Syriens Kriegsparteien blicken jetzt nach München

Genf/Damaskus · Frauen jubeln ausgelassen, Männer in Uniformen lassen sich als Befreier feiern. Einen Tag nach dem Vormarsch der syrischen Regierungsanhänger nördlich der Stadt Aleppo zeigen Bilder des regimenahen Senders Al-Mayadeen, wie die Armee und ihre Verbündeten in die Dörfer Nubul und Sahraa einrücken.

Es ist ein Sieg der Armee, der auch rund 3500 Kilometer entfernt große Auswirkungen zeigte.
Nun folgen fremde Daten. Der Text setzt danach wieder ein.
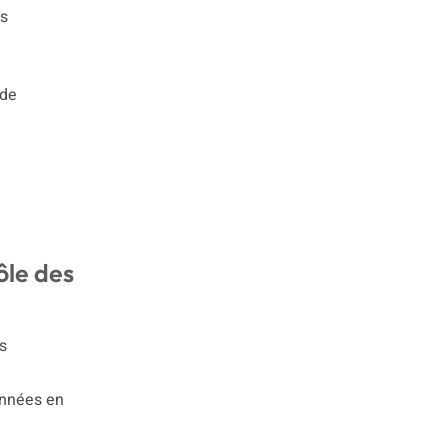
es
 de
ôle des
s
onnées en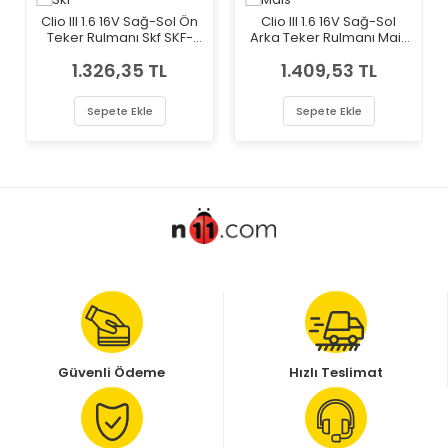
Clio III 1.6 16V Sağ-Sol Ön
Clio III 1.6 16V Sağ-Sol
Teker Rulmanı Skf SKF-
Arka Teker Rulmanı Mais
VKBC20016
7701205812
1.326,35 TL
1.409,53 TL
Sepete Ekle
Sepete Ekle
Güvenli Ödeme
Hızlı Teslimat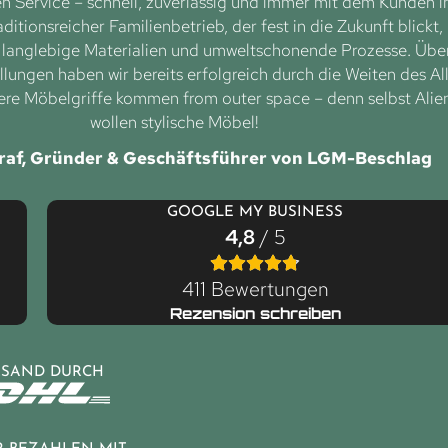
 Service – schnell, zuverlässig und immer mit dem Kunden 
aditionsreicher Familienbetrieb, der fest in die Zukunft blickt,
f langlebige Materialien und umweltschonende Prozesse. Übe
lungen haben wir bereits erfolgreich durch die Weiten des Al
ere Möbelgriffe kommen from outer space – denn selbst Alie
wollen stylische Möbel!
raf, Gründer & Geschäftsführer von LGM-Beschlag
GOOGLE MY BUSINESS
4,8
/ 5
411 Bewertungen
Rezension schreiben
RSAND DURCH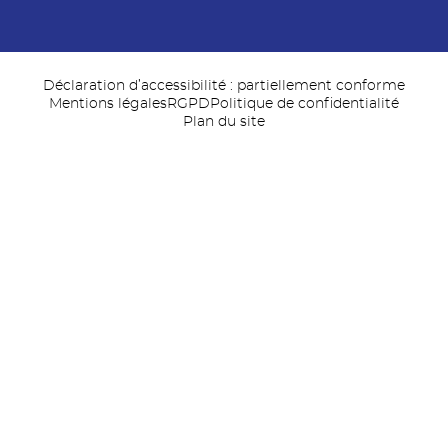
Déclaration d’accessibilité : partiellement conforme
Mentions légales
RGPD
Politique de confidentialité
Plan du site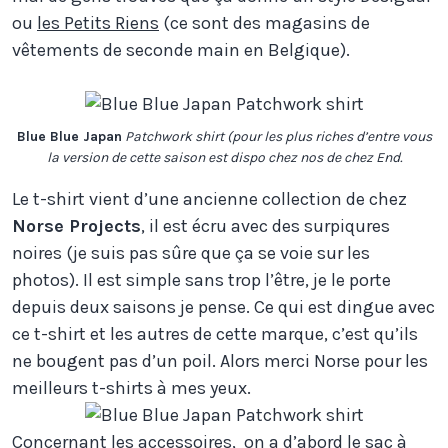
ou
les Petits Riens
(ce sont des magasins de
vêtements de seconde main en Belgique).
Blue Blue Japan
Patchwork shirt (pour les plus riches d’entre vous
la version de cette saison est dispo chez nos de chez End.
Le t-shirt vient d’une ancienne collection de chez
Norse Projects
, il est écru avec des surpiqures
noires (je suis pas sûre que ça se voie sur les
photos). Il est simple sans trop l’être, je le porte
depuis deux saisons je pense. Ce qui est dingue avec
ce t-shirt et les autres de cette marque, c’est qu’ils
ne bougent pas d’un poil. Alors merci Norse pour les
meilleurs t-shirts à mes yeux.
Concernant les accessoires, on a d’abord le sac à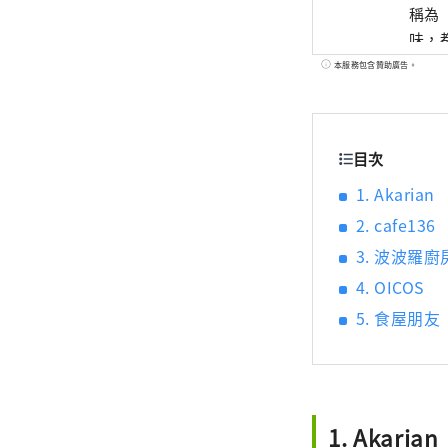
稱為
味，都
世界
本服務包含贊助廣告。
藝術
目次
1. Akarian
2. cafe136
3. 波波羅廚
4. OICOS
5. 食屋朋友
1. Akarian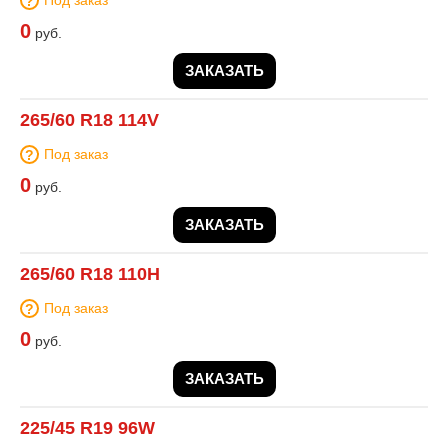
Под заказ
0
руб.
ЗАКАЗАТЬ
265/60 R18 114V
Под заказ
0
руб.
ЗАКАЗАТЬ
265/60 R18 110H
Под заказ
0
руб.
ЗАКАЗАТЬ
225/45 R19 96W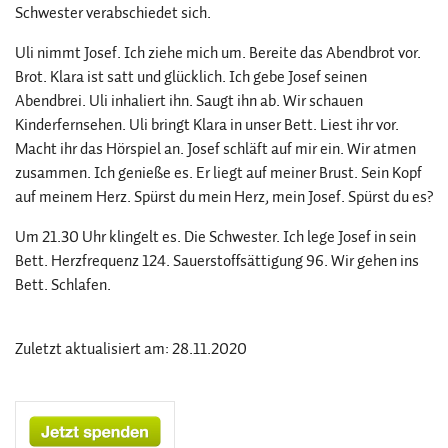
Schwester verabschiedet sich.
Uli nimmt Josef. Ich ziehe mich um. Bereite das Abendbrot vor.
Brot. Klara ist satt und glücklich. Ich gebe Josef seinen
Abendbrei. Uli inhaliert ihn. Saugt ihn ab. Wir schauen
Kinderfernsehen. Uli bringt Klara in unser Bett. Liest ihr vor.
Macht ihr das Hörspiel an. Josef schläft auf mir ein. Wir atmen
zusammen. Ich genieße es. Er liegt auf meiner Brust. Sein Kopf
auf meinem Herz. Spürst du mein Herz, mein Josef. Spürst du es?
Um 21.30 Uhr klingelt es. Die Schwester. Ich lege Josef in sein
Bett. Herzfrequenz 124. Sauerstoffsättigung 96. Wir gehen ins
Bett. Schlafen.
Zuletzt aktualisiert am: 28.11.2020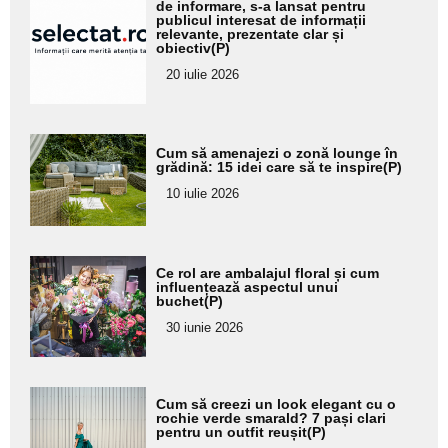
aici textul
de informare, s-a lansat pentru
publicul interesat de informații
pentru
relevante, prezentate clar și
obiectiv(P)
subtitlu
20 iulie 2026
Adaugă
Cum să amenajezi o zonă lounge în
aici textul
grădină: 15 idei care să te inspire(P)
pentru
10 iulie 2026
subtitlu
Adaugă
Ce rol are ambalajul floral și cum
aici textul
influențează aspectul unui
buchet(P)
pentru
30 iunie 2026
subtitlu
Adaugă
Cum să creezi un look elegant cu o
aici textul
rochie verde smarald? 7 pași clari
pentru un outfit reușit(P)
pentru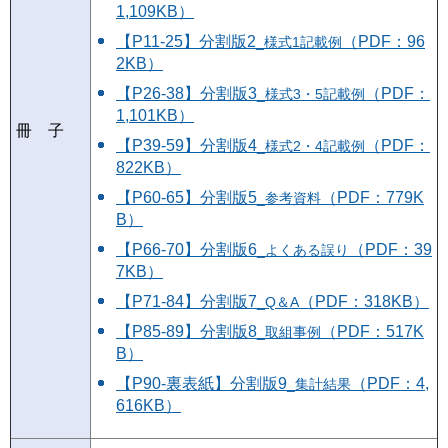
1,109KB）
【P11-25】分割版2
（PDF：96
_様式1記載例
2KB）
【P26-38】分割版3
（PDF：
_様式3・5記載例
1,101KB）
冊 子
【P39-59】分割版4
（PDF：
_様式2・4記載例
822KB）
【P60-65】分割版5
（PDF：779K
_参考資料
B）
【P66-70】分割版6
（PDF：39
_よくある誤り
7KB）
【P71-84】分割版7
（PDF：318KB）
_Q＆A
【P85-89】分割版8
（PDF：517K
_取組事例
B）
【P90-裏表紙】分割版9
（PDF：4,
_集計結果
616KB）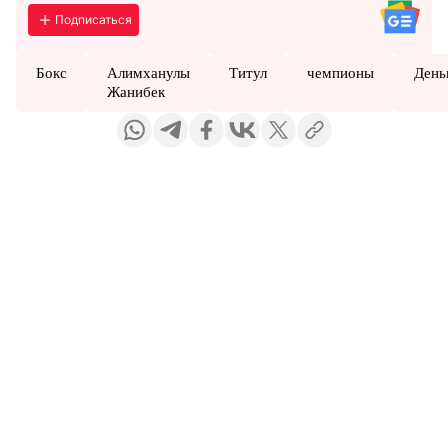
Подписаться
Бокс
Алимханулы
Титул
чемпионы
День
Жанибек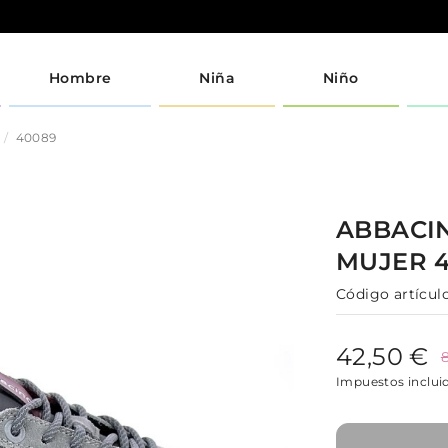
Hombre
Niña
Niño
40089
ABBACI
MUJER
Código artículo
42,50 €
Impuestos inclui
Denn während Syriens Soldaten mit Irans und Russlands Hilfe die Angriffe in Nordsyrien verstärkten, musste UN-Vermittler Staffan de Mistura in Genf einsehen, dass die Friedensgespräche zwischen Regime und Opposition in der Sackgasse stecken. Er vertagte sie auf Ende Februar.

Nach nur wenigen Tagen stand in der Schweiz fest, dass die Kluft zwischen den Forderungen der Opposition und der realen Lage im Land zu groß ist. Wieder und wieder verlangten die Gegner von Präsident Baschar al-Assad das Ende der syrischen und russischen Angriffe auf Zivilisten, stattdessen intensivierte Moskaus Luftwaffe ihre Flüge. Auch dem von der Opposition geforderten Ende von Blockaden durch das Regime kamen die Gespräche kaum näher - vielmehr könnten nun die von Rebellen gehaltenen Teile der Metropole Aleppo belagert werden.

Mit der Unterbrechung der Gespräche gesteht der erfahrene Diplomat auch ein, dass ihm bei der derzeit wichtigsten Frage die Hände gebunden sind: einem Waffenstillstand . Denn dieser kann nur zwischen den beiden größten Mächten ausgehandelt werden, Russland als Unterstützer des Regimes und den USA als Verbündeter der Opposition.

So schauen Diplomaten und Kriegsparteien auf die Münchner Sicherheitskonferenz in der nächsten Woche, in deren Umfeld es zum nächsten Treffen aller in Syrien engagierten Mächte kommen soll. Sprechen wollen die Teilnehmer vor allem über Waffenstillstände und humanitäre Hilfslieferungen für blockierte syrische Gebiete. Aus Genfer Verhandlungskreisen ist zu hören, eine Verständigung zwischen den USA und Russland sei eine Grundvoraussetzung für den weiteren Verhandlungsprozess.

Trotz der Unterbrechung sehen Diplomaten die Gespräche nicht als gescheitert an. "Der Zug hat auf halber Strecke angehalten, aber die Passagiere sind nicht ausgestiegen", heißt es aus Genf. Und in der Tat ist es als Erfolg zu bewerten, dass in der Schweiz überhaupt ein Gesprächsprozess begonnen hat. Weder sei es dem Regime gelungen, einen Boykott der Opposition zu provozieren, noch hätten die Regimegegner mit dem Abbruch der Verhandlungen gedroht, ist zu hören.

Und das Verhältnis der Vermittler zur Opposition hat sich verbessert. Noch zum Beginn der Genfer Gespräche hatte der Chef des Oppositionsbündnisses Nationale Syrische Koalition, Chaled Chudscha, dem Diplomaten vorgeworfen, er habe die "iranische Agenda" übernommen. In der Schweiz aber konnte de Mistura eine neue Vertrauensbasis zu Assads Gegnern aufbauen.

Auch die Opposition zeigte sich geschlossener als früher. Vor allem die bewaffneten Gruppen aber sehen die Gespräche in Genf skeptisch. Einen engen Draht haben sie zu Riad Hidschab, dem Chef des in Riad ansässigen Hohen Verhandlungskomitees (HNC) der Regimegegner. Er stellte nach der Verschiebung eine klare Bedingung: Die Opposition werde nur dann nach Genf zurückkehren, wenn sich die humanitäre Lage in Syrien verbessert habe. Eine hohe Messlatte.